Hanno accolto con fragorosi applausi ed ovazioni il Presidente Napolitano, tanto che anche i giornali del giorno dopo se ne sono accorti: «il “momento di gloria” arriva nel pomeriggio, quando il presidente si presenta tra i chiostri del Filarete: applausi, strette di mano dei ragazzi di Obiettivo studenti, la lista vicino a Cl» ha scritto persino la pagina milanese de il Corriere. «Cori da stadio» e «gran applausi e persino un maxi-striscione di “Obiettivo studenti”, gli universitari vicino a Comunione e liberazione» per Chiara Beria di Argentine su La Stampa, che titola a pagina 11: «A Milano da studenti e professori solo applausi». La stessa Beria di Argentine, durante un breve scambio di battute con i rappresentanti di Obiettivo studenti in attesa dell’uscita di Napolitano dal rettorato, si era stupita per lo striscione con la frase del Capo dello Stato: «Credo che neanche ai tempi di Pertini gli studenti usassero espressioni del Presidente». Sulla stessa lunghezza d’onda anche i titoli dei tg di venerdì sera. L’accoglienza, insomma, non è passata inosservata. Lo stesso Giorgio Napolitano se n’è accorto lì, sul momento. «Apprezzo il vostro gesto e continuerò ad andare avanti con l’invito al dialogo», così il Presidente dopo aver ricevuto in consegna dai rappresentanti di Lista Aperta Obiettivo Studenti le 1025 firme raccolte in soli due giorni nella Facoltà di Scienze Politiche contro qualunque forma di blocco della didattica.

 

«Peccato che, nonostante la calorosa accoglienza che abbiamo riservato al Presidente Napolitano, solo una lista – guarda caso Sinistra Universitaria – ha avuto il privilegio di un colloquio riservato in rettorato», ha commentato Martino Andreani, del Senato accademico di via Festa del Perdono.
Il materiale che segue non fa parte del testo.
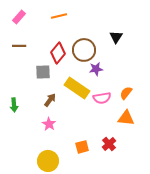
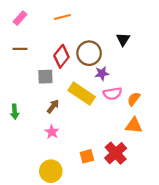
pink semicircle: (102, 98) -> (112, 94), moved
red cross: (109, 144) -> (116, 153), size x1.5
In effetti, dopo aver chiesto all’ultimo minuto di poter incontrare di persona la più alta carica dello Stato, per poter spiegarle le differenti posizioni che esistono tra le componenti studentesche, è accaduto quel che non doveva accadere, e cioè che i soliti noti parlassero a nome di tutti. «Non accettiamo di essere considerati quattro facinorosi, esercitiamo il nostro diritto a manifestare pacificamente» hanno scritto “Gli Studenti delle università milanesi” in una lettera consegnata nelle mani di Napolitano.

 

E chi non occupa i binari di una stazione – come ha tentato di fare a Cadorna uno dei tre studenti fatti salire in rettorato –, ma continua ad andare a lezione e a sostenere gli esami? Perché deve essere inglobato tra coloro che non accettano «di essere considerati quattro facinorosi»? Perché non si è potuto dire al Presidente della Repubblica che in Statale, oltre a chi “protesta” e vorrebbe sospendere lezioni ed esami, c’è una maggioranza che tutti i giorni riempie biblioteche e corsi? Una maggioranza che, oltretutto, non è nemmeno silenziosa – come si è visto venerdì pomeriggio in Filarete. Una maggioranza che, in una sua componente, ha cominciato a riempire quella “piazza”, che è il chiostro principale della Statale, e a bucare l’ostracismo dei giornali. Ai soliti noti che si arrogano il diritto di parlare per tutti, invece, sono state concesse le poltroncine di un comodo salotto. Un’occasione mancata per le autorità accademiche che, dunque, hanno deciso di sponsorizzare una parte politica. Davvero peccato.